# What you need to do:
Pull out every line with the word "escuela" from the entries below.

# Saved data entries:
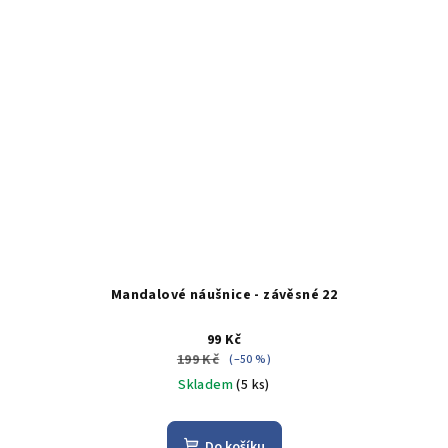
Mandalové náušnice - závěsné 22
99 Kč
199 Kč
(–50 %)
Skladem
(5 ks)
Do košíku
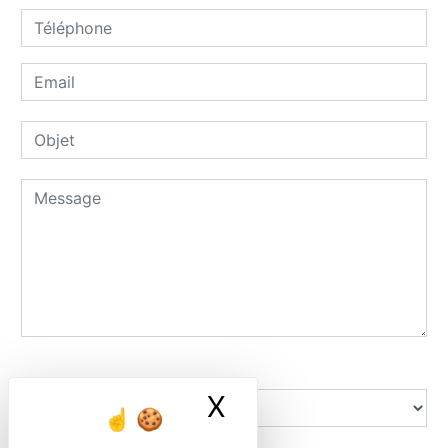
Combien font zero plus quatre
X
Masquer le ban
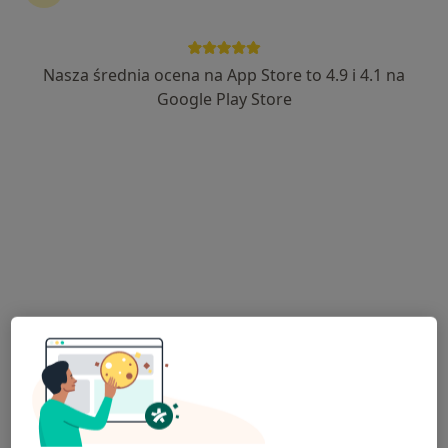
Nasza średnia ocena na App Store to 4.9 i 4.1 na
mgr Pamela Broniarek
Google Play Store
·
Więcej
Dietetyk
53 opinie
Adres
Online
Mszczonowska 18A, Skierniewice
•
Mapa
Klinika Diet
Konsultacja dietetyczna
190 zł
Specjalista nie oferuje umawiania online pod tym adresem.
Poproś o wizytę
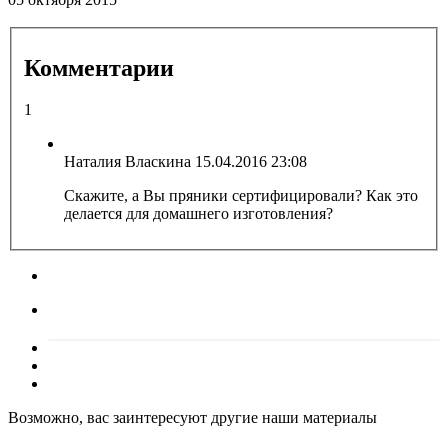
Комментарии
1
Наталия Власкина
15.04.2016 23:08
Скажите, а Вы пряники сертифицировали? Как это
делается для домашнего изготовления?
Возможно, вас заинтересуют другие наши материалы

---

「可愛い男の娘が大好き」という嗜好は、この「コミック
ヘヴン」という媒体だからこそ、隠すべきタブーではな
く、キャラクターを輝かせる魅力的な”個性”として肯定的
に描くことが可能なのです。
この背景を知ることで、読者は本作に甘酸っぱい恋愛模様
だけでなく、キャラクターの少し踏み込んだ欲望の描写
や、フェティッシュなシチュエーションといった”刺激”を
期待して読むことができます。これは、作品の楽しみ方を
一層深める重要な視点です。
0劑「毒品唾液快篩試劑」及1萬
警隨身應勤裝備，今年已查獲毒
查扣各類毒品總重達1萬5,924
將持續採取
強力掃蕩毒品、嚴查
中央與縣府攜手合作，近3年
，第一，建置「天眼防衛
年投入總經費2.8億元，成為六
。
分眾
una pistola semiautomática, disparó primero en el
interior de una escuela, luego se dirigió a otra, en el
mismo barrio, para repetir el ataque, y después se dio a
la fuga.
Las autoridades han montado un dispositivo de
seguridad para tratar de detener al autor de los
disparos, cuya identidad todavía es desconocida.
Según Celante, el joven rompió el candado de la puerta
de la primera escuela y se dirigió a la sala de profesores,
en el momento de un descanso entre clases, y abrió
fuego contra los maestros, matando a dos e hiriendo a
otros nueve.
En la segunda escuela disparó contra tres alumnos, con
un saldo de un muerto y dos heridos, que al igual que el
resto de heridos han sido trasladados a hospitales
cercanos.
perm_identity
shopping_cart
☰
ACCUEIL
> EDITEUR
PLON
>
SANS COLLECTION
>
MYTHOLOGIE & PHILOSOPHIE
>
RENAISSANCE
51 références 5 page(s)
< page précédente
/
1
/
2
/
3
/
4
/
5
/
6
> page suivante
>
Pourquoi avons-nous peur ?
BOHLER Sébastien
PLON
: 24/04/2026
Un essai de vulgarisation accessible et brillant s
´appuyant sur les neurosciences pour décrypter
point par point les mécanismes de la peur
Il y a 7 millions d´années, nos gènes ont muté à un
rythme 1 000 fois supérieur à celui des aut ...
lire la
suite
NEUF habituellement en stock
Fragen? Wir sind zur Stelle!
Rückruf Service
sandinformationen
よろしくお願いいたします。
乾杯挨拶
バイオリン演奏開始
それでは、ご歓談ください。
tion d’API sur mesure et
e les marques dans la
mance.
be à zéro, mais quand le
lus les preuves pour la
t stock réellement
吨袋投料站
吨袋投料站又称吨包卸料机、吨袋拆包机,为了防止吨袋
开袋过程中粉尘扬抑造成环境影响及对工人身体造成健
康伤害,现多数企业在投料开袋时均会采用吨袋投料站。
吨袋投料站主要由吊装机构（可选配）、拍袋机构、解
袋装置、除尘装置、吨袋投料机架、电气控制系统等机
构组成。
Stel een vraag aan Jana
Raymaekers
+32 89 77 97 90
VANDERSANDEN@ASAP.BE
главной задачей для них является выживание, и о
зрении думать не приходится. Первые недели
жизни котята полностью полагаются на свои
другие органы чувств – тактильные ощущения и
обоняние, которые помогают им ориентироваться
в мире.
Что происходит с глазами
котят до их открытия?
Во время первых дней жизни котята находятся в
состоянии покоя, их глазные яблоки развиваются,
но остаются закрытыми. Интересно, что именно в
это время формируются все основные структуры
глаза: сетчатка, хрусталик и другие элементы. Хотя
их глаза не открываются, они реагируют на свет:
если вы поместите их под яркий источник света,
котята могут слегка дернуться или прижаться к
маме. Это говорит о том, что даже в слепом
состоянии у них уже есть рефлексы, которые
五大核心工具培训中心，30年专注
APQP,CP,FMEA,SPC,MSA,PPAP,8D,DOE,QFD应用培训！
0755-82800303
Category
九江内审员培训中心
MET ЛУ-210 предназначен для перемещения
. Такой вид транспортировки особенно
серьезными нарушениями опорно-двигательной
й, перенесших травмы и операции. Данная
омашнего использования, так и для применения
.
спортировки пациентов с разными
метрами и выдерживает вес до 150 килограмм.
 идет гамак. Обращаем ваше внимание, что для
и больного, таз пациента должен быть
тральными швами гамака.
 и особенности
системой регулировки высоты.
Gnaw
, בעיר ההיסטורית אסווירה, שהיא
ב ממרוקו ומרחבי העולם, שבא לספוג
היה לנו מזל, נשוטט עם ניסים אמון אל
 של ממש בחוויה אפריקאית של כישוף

# Result of this task:
interior de una escuela, luego se dirigió a otra, en el
de la primera escuela y se dirigió a la sala de profesores,
En la segunda escuela disparó contra tres alumnos, con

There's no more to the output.